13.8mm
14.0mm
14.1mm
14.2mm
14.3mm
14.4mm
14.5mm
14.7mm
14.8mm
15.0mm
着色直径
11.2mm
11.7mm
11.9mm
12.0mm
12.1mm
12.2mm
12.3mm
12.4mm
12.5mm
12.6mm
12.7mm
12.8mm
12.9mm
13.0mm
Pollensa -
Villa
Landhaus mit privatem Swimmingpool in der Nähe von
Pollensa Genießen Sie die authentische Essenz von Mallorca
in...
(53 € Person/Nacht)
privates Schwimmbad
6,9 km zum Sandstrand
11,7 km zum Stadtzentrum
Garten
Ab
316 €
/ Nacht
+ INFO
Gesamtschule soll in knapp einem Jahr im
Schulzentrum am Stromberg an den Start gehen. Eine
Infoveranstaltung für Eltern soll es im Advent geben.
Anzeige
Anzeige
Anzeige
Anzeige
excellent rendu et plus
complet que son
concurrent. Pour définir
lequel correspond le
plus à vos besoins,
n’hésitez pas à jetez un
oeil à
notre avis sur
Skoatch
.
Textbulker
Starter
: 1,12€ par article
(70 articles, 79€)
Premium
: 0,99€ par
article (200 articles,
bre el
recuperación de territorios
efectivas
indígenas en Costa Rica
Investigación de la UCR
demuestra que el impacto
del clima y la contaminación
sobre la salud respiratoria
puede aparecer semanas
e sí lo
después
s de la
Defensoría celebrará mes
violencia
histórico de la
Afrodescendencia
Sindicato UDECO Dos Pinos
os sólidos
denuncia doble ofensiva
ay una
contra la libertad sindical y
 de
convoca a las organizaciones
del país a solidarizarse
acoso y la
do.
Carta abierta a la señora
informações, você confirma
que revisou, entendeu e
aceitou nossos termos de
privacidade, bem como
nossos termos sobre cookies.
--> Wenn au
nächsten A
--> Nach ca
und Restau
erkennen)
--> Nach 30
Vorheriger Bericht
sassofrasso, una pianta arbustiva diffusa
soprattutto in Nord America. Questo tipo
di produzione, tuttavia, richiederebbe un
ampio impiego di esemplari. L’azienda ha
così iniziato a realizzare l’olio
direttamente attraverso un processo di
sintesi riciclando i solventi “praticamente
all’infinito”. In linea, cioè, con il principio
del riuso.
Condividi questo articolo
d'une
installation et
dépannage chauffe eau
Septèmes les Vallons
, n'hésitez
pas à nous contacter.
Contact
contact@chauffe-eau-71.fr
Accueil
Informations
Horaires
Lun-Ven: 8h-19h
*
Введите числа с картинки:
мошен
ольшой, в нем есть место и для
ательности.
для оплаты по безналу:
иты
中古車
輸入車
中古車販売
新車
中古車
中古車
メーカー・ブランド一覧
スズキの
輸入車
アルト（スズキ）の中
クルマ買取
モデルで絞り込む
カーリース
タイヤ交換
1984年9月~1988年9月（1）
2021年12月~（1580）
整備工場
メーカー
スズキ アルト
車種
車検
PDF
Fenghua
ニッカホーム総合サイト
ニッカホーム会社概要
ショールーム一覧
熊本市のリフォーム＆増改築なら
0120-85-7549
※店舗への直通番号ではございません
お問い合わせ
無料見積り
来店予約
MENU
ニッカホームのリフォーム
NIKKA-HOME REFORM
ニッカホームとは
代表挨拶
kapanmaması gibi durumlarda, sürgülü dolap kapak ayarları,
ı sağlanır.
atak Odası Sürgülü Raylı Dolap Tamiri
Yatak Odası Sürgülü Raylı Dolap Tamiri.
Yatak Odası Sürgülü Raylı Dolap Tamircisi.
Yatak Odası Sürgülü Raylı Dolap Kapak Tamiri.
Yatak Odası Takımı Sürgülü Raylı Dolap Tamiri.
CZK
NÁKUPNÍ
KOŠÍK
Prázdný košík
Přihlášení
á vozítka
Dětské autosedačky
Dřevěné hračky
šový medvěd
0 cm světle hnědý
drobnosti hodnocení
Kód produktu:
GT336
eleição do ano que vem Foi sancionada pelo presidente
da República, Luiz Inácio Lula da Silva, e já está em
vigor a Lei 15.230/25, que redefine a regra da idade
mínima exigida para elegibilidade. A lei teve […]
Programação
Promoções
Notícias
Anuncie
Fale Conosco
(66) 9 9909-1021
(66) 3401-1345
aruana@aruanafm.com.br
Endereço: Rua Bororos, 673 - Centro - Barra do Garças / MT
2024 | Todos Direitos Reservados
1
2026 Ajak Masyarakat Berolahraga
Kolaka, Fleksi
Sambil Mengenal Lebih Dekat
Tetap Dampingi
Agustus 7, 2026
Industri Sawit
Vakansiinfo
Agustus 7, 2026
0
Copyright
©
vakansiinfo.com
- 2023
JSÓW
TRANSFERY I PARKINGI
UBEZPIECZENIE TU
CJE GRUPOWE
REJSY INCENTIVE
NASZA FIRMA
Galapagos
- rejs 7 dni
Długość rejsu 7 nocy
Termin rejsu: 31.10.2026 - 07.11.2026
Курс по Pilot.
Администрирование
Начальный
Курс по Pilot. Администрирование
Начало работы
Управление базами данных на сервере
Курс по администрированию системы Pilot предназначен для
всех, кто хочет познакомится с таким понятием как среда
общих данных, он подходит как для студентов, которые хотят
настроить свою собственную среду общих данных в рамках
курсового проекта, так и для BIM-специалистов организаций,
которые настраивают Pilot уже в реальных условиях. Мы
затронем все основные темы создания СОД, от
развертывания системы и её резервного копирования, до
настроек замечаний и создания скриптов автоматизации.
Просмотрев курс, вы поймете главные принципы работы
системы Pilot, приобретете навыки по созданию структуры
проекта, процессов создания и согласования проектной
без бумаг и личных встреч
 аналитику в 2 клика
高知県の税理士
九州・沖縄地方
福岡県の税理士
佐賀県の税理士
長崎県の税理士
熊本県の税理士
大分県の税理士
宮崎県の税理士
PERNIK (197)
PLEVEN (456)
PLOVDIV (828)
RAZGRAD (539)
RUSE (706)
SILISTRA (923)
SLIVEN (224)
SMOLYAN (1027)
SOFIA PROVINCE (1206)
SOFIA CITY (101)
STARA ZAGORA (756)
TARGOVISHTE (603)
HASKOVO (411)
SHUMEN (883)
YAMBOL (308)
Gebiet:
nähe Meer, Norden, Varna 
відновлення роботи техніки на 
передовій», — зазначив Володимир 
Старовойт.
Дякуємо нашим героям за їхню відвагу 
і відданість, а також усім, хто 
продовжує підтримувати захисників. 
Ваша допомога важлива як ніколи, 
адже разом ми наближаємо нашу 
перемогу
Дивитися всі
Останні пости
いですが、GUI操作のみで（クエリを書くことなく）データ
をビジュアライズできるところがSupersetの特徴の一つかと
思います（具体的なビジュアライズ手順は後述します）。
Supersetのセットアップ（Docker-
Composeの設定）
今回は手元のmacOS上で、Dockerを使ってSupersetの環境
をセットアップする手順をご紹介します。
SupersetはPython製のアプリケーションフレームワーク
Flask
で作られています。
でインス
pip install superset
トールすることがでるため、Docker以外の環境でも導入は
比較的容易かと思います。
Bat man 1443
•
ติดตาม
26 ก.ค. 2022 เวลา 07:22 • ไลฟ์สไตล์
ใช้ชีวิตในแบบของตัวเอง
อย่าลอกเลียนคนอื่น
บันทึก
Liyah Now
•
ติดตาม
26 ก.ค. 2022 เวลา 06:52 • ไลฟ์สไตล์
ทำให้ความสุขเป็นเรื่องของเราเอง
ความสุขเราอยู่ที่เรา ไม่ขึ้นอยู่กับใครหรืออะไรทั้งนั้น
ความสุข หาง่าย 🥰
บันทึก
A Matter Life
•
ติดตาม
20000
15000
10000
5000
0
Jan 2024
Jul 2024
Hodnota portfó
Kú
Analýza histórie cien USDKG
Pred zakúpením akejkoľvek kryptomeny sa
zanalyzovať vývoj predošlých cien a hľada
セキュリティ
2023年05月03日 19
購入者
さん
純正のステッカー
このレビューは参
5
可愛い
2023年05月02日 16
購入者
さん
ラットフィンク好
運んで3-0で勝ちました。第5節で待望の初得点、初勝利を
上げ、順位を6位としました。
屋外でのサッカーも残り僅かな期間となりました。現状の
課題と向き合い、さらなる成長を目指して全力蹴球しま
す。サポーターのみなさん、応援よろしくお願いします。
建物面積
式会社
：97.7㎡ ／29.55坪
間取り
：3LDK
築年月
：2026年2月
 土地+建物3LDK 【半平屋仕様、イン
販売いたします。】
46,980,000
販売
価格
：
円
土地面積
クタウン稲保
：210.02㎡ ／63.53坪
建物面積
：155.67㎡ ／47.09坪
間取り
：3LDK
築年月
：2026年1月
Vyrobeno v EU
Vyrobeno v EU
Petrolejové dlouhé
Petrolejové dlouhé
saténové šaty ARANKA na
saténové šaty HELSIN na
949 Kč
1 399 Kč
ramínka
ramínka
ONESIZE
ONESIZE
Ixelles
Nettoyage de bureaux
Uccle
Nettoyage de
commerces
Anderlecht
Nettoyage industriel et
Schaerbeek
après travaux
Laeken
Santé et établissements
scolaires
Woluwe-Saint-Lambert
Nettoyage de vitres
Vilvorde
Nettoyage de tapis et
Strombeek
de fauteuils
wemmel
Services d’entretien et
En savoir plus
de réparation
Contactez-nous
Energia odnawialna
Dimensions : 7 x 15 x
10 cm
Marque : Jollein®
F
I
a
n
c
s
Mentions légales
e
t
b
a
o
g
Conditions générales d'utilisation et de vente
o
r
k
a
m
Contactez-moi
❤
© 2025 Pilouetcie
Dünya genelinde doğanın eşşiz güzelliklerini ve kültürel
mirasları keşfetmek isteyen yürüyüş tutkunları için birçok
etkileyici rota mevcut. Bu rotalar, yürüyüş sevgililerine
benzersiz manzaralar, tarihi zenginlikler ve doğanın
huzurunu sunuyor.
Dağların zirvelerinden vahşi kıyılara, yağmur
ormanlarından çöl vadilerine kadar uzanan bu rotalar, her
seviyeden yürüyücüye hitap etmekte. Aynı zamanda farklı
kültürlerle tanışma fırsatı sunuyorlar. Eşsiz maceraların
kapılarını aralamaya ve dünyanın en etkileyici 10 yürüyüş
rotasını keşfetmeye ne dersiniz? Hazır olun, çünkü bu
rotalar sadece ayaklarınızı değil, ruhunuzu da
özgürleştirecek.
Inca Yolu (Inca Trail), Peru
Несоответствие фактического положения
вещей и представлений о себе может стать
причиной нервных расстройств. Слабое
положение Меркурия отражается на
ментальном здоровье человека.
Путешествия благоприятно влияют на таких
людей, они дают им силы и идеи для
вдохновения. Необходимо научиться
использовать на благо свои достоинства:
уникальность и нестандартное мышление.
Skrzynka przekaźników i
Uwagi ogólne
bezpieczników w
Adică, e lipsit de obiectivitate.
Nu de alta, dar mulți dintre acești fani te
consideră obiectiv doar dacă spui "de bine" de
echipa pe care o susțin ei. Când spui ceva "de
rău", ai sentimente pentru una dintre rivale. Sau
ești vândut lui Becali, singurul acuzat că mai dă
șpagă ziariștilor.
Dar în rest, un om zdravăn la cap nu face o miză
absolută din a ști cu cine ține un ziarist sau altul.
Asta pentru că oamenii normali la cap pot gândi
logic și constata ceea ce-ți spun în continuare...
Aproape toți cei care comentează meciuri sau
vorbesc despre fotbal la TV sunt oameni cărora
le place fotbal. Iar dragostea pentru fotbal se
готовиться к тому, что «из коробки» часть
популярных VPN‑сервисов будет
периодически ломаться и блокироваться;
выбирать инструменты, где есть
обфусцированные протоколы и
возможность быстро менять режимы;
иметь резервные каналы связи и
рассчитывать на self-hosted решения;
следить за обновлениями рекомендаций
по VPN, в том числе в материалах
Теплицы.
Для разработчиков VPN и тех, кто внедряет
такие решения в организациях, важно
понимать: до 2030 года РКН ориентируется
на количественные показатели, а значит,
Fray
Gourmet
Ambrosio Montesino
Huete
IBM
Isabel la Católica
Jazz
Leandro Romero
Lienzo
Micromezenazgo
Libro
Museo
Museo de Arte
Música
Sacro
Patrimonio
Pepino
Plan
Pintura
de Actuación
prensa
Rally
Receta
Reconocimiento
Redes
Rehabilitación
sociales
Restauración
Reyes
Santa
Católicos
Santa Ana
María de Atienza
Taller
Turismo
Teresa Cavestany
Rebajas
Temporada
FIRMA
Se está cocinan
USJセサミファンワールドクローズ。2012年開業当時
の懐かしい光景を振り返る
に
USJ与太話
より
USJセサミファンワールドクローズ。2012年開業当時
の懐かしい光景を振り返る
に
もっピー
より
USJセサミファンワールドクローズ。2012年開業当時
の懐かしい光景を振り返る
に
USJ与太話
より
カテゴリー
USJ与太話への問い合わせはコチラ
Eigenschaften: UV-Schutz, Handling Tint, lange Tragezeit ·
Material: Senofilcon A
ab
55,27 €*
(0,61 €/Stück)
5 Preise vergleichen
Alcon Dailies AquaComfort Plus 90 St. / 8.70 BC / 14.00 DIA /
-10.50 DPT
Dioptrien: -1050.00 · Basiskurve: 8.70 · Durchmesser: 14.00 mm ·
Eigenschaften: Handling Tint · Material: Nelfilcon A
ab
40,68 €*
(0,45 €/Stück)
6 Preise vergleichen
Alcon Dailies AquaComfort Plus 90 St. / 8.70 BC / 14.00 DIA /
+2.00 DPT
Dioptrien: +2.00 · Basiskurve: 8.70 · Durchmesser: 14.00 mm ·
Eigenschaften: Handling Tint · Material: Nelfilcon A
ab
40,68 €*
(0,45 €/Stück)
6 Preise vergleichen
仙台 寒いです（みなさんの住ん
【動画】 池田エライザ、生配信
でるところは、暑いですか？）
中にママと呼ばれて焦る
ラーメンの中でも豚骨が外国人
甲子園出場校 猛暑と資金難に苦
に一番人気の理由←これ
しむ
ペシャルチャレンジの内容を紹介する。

_INSTRUCTIONS TO FOLLOW:_ Working from the records above, write out verbatim only the lines from the line containing "denuncia doble ofensiva" through the line containing "privacidade, bem como".

_EXERCISE ANSWER:_
denuncia doble ofensiva
ay una
contra la libertad sindical y
 de
convoca a las organizaciones
del país a solidarizarse
acoso y la
do.
Carta abierta a la señora
informações, você confirma
que revisou, entendeu e
aceitou nossos termos de
privacidade, bem como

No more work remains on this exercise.